LLMStack Review: No-Code AI Agent Builder | hokai.io
LLMStack is an open-source no-code platform for building AI agents and RAG workflows. Integrates 20+ LLMs (OpenAI, Hugging Face), supports self-hosting. Free tier, Pro $50/month.
LLMStack is an open-source, no-code platform for building AI agents, chatbots, and RAG workflows without coding. Integrates 20+ language models including OpenAI and Hugging Face. Self-host on Kubernetes or use managed cloud service. Free tier available; Pro $50/month. Built by Promptly for teams and enterprises.
Pricing
Free tier: unlimited development with limited deployments and API calls. Pro tier: $50/month with higher API rate limits and production deployments. Annual plans available with discounts. Enterprise pricing available for self-hosted deployments.
Frequently Asked Questions
What is LLMStack and what does it do?
LLMStack is an open-source, no-code platform developed by Promptly that enables users to build AI agents, chatbots, and workflows by visually connecting language models (LLMs) to their business data without writing code. It supports 20+ LLM providers including OpenAI, Hugging Face, Cohere, and Stability AI. Users can create model chains, retrieval-augmented generation (RAG) workflows, and customer support agents that integrate with Slack, Discord, or custom APIs.
How much does LLMStack cost?
LLMStack offers a free tier for development and experimentation with limited API calls and deployments. The Pro tier starts at $50/month with higher API rate limits and full production deployment capabilities. Annual plans are available with discounts. Self-hosted deployments are free but require infrastructure costs for running Kubernetes, PostgreSQL, and vector databases. LLM token costs (OpenAI, Cohere, etc.) are passed through separately.
What are the main features of LLMStack?
Key features include: (1) Model chaining to visually orchestrate multi-step LLM workflows, (2) Data integration supporting PDFs, CSVs, Google Drive, Notion, and websites with automatic indexing and RAG, (3) Flexible deployment to cloud or on-premises infrastructure, (4) API-first architecture allowing export as production HTTP APIs, and (5) Collaboration tools with role-based access control for team development. The platform also integrates with Slack and Discord for workflow triggering.
Is LLMStack free to use?
Yes, LLMStack offers a free tier suitable for development, prototyping, and small-scale usage with unlimited development environments but limited API calls and deployments. The free tier is ideal for exploring the platform and learning how to build workflows. For production applications with higher throughput, the Pro tier starts at $50/month. Self-hosted deployment is also free but requires managing your own infrastructure.

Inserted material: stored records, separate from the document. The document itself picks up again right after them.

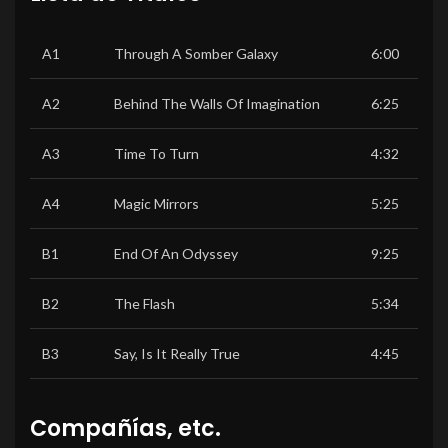
A1
Through A Somber Galaxy
6:00
A2
Behind The Walls Of Imagination
6:25
A3
Time To Turn
4:32
A4
Magic Mirrors
5:25
B1
End Of An Odyssey
9:25
B2
The Flash
5:34
B3
Say, Is It Really True
4:45
Compañías, etc.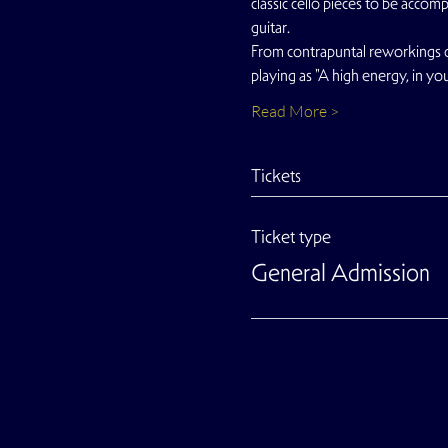
classic cello pieces to be accom
guitar.
From contrapuntal reworkings o
playing as "A high energy, in yo
Read More >
Tickets
Ticket type
General Admission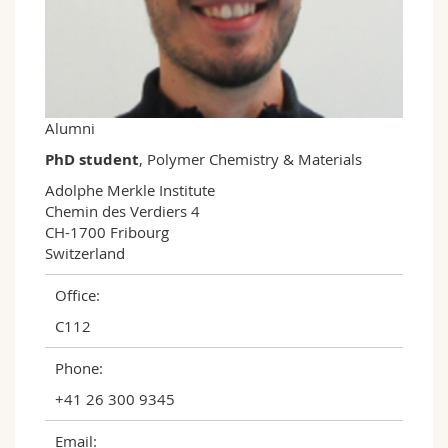
Science and Medicine
Employees
Webmail
Interfaculty
PhD students
Course catalogue
MyUnifr
Alumni
PhD student
, Polymer Chemistry & Materials
Adolphe Merkle Institute

Chemin des Verdiers 4

CH-1700 Fribourg

Switzerland
Office:
C112
Phone:
+41 26 300 9345
Email: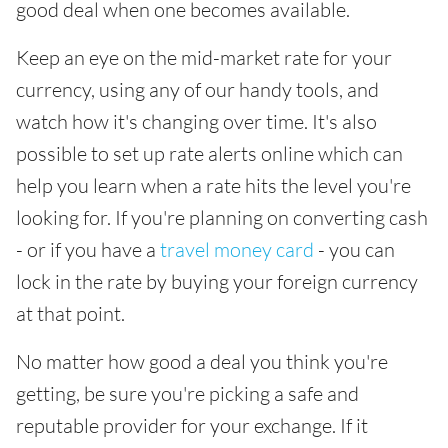
good deal when one becomes available.
Keep an eye on the mid-market rate for your
currency, using any of our handy tools, and
watch how it's changing over time. It's also
possible to set up rate alerts online which can
help you learn when a rate hits the level you're
looking for. If you're planning on converting cash
- or if you have a
travel money card
- you can
lock in the rate by buying your foreign currency
at that point.
No matter how good a deal you think you're
getting, be sure you're picking a safe and
reputable provider for your exchange. If it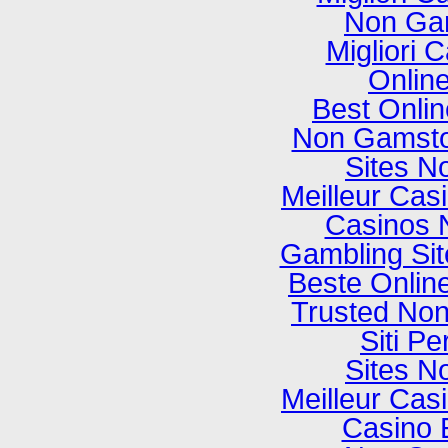
Non Ga
Migliori
Onlin
Best Onli
Non Gamsto
Sites N
Meilleur Cas
Casinos 
Gambling Si
Beste Onlin
Trusted No
Siti P
Sites N
Meilleur Cas
Casino 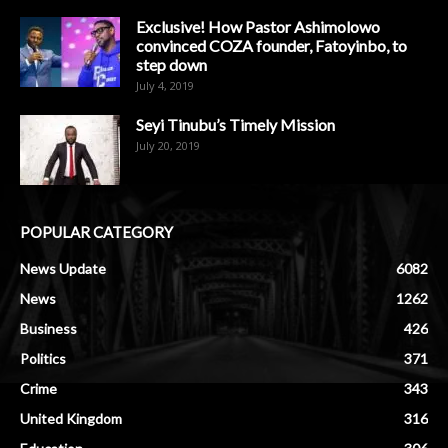
Exclusive! How Pastor Ashimolowo
convinced COZA founder, Fatoyinbo, to
step down
July 4, 2019
Seyi Tinubu’s Timely Mission
July 20, 2019
POPULAR CATEGORY
News Update
6082
News
1262
Business
426
Politics
371
Crime
343
United Kingdom
316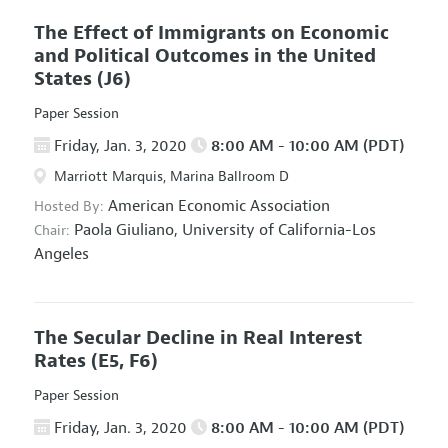
The Effect of Immigrants on Economic
and Political Outcomes in the United
States
(J6)
Paper Session
Friday, Jan. 3, 2020
8:00 AM - 10:00 AM (PDT)
Marriott Marquis, Marina Ballroom D
American Economic Association
Hosted By:
Paola Giuliano,
University of California-Los
Chair:
Angeles
The Secular Decline in Real Interest
Rates
(E5, F6)
Paper Session
Friday, Jan. 3, 2020
8:00 AM - 10:00 AM (PDT)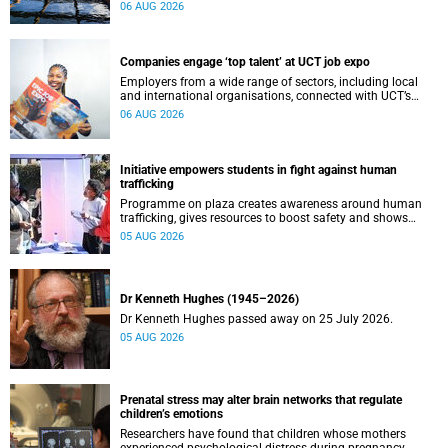
leaders to explore how water conservation, waste
06 AUG 2026
management and urban resilience can shape more
sustainable and equitable cities
Companies engage ‘top talent’ at UCT job expo
Employers from a wide range of sectors, including local
and international organisations, connected with UCT’s
exceptional students.
06 AUG 2026
Initiative empowers students in fight against human
trafficking
Programme on plaza creates awareness around human
trafficking, gives resources to boost safety and shows
where help can be found.
05 AUG 2026
Dr Kenneth Hughes (1945–2026)
Dr Kenneth Hughes passed away on 25 July 2026.
05 AUG 2026
Prenatal stress may alter brain networks that regulate
children’s emotions
Researchers have found that children whose mothers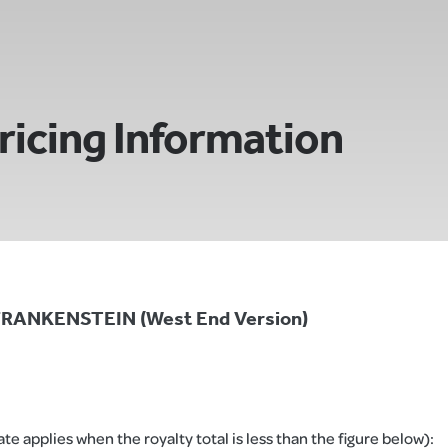
ricing Information
 FRANKENSTEIN (West End Version)
e applies when the royalty total is less than the figure below):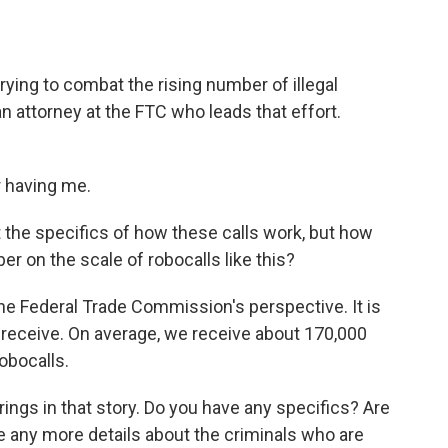
o
e
d
o
r
I
k
n
ying to combat the rising number of illegal
n attorney at the FTC who leads that effort.
 having me.
t the specifics of how these calls work, but how
r on the scale of robocalls like this?
he Federal Trade Commission's perspective. It is
receive. On average, we receive about 170,000
obocalls.
ngs in that story. Do you have any specifics? Are
ve any more details about the criminals who are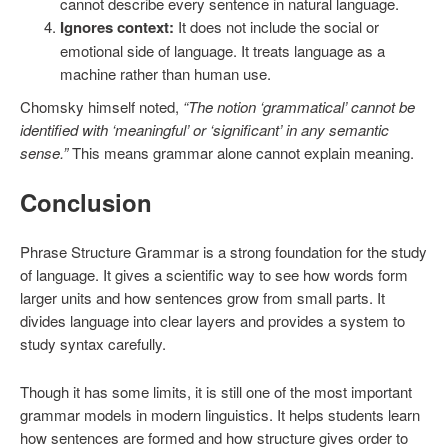
cannot describe every sentence in natural language.
Ignores context:
It does not include the social or
emotional side of language. It treats language as a
machine rather than human use.
Chomsky himself noted,
“The notion ‘grammatical’ cannot be
identified with ‘meaningful’ or ‘significant’ in any semantic
sense.”
This means grammar alone cannot explain meaning.
Conclusion
Phrase Structure Grammar is a strong foundation for the study
of language. It gives a scientific way to see how words form
larger units and how sentences grow from small parts. It
divides language into clear layers and provides a system to
study syntax carefully.
Though it has some limits, it is still one of the most important
grammar models in modern linguistics. It helps students learn
how sentences are formed and how structure gives order to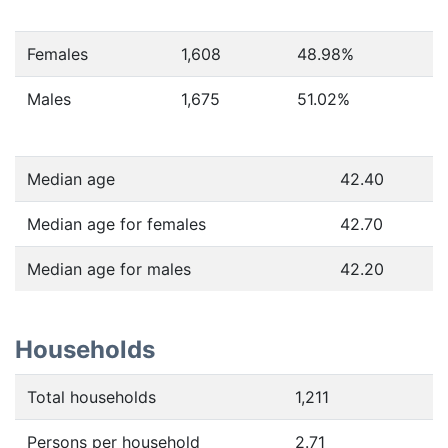
Females
1,608
48.98
%
Males
1,675
51.02
%
Median age
42.40
Median age for females
42.70
Median age for males
42.20
Households
Total households
1,211
Persons per household
2.71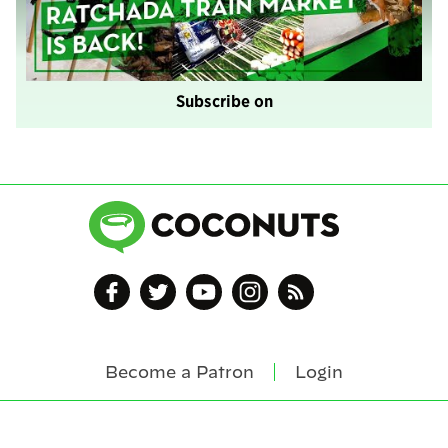
Subscribe on
Become a Patron
Login
Footer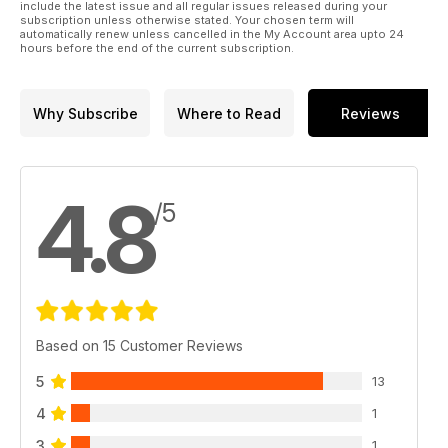
include the latest issue and all regular issues released during your
subscription unless otherwise stated. Your chosen term will
automatically renew unless cancelled in the My Account area upto 24
hours before the end of the current subscription.
Why Subscribe
Where to Read
Reviews
4.8
/5
Based on 15 Customer Reviews
5
13
4
1
3
1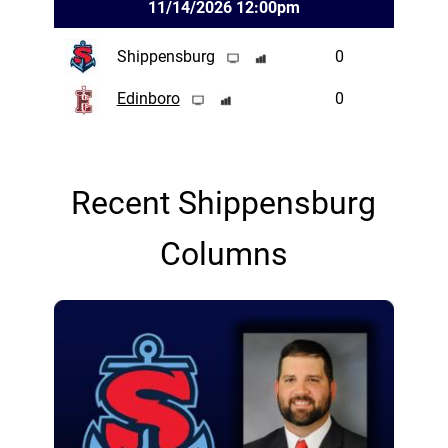
11/14/2026 12:00pm
Shippensburg
0
Edinboro
0
Recent Shippensburg
Columns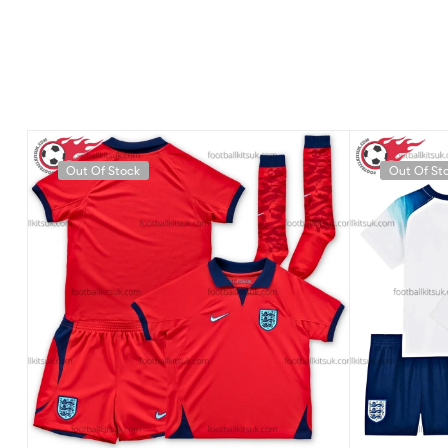
Out Of Stock
Out Of St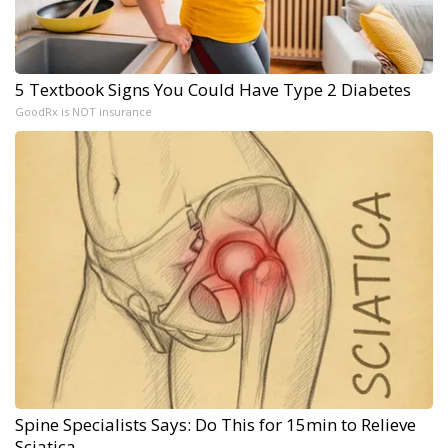
5 Textbook Signs You Could Have Type 2 Diabetes
GoodRx is NOT insurance
Spine Specialists Says: Do This for 15min to Relieve
Sciatica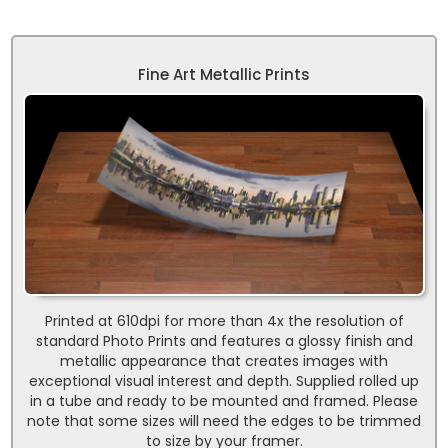
Fine Art Metallic Prints
Printed at 610dpi for more than 4x the resolution of
standard Photo Prints and features a glossy finish and
metallic appearance that creates images with
exceptional visual interest and depth. Supplied rolled up
in a tube and ready to be mounted and framed. Please
note that some sizes will need the edges to be trimmed
to size by your framer.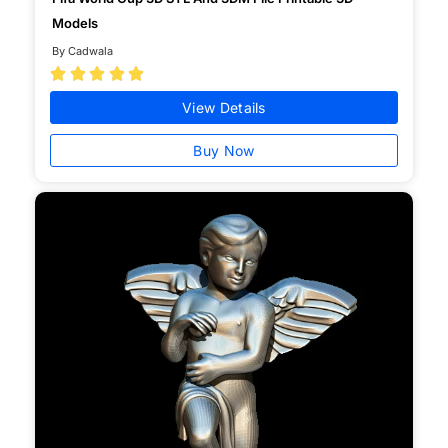
Models
By Cadwala





View Details
Buy Now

What are the best alternatives to LLMStack?
Top alternatives include AnythingLLM (local-first, offline RAG), Dify (LLMOps-focused with visual RAG), LangChain (developer framework for Python/JavaScript), Flowise (open-source drag-and-drop UI), and crewAI (multi-agent orchestration). Choose AnythingLLM if you need local data privacy and offline operation. Choose Dify for enterprise-grade LLMOps features. Choose LangChain or crewAI for custom agent development with code.
Who is LLMStack best for?
LLMStack is ideal for business analysts, product managers, and non-technical teams building custom AI applications on proprietary data. It suits enterprises implementing AI-powered customer support agents, data teams rapidly prototyping RAG systems, and teams needing flexible deployment (cloud or on-premises) for data privacy. It is less suitable for ML engineers requiring fine-tuned model control or solo freelancers building simple chatbots.
Does LLMStack support multiple language models?
Yes, LLMStack integrates 20+ language model providers including OpenAI (GPT-4, GPT-4 Turbo, GPT-3.5), Cohere, Hugging Face, Stability AI, Anthropic Claude, and others. This multi-model flexibility allows users to switch between providers mid-project, avoid vendor lock-in, and experiment with different models without rebuilding workflows. Token costs for each model are passed through at actual provider rates.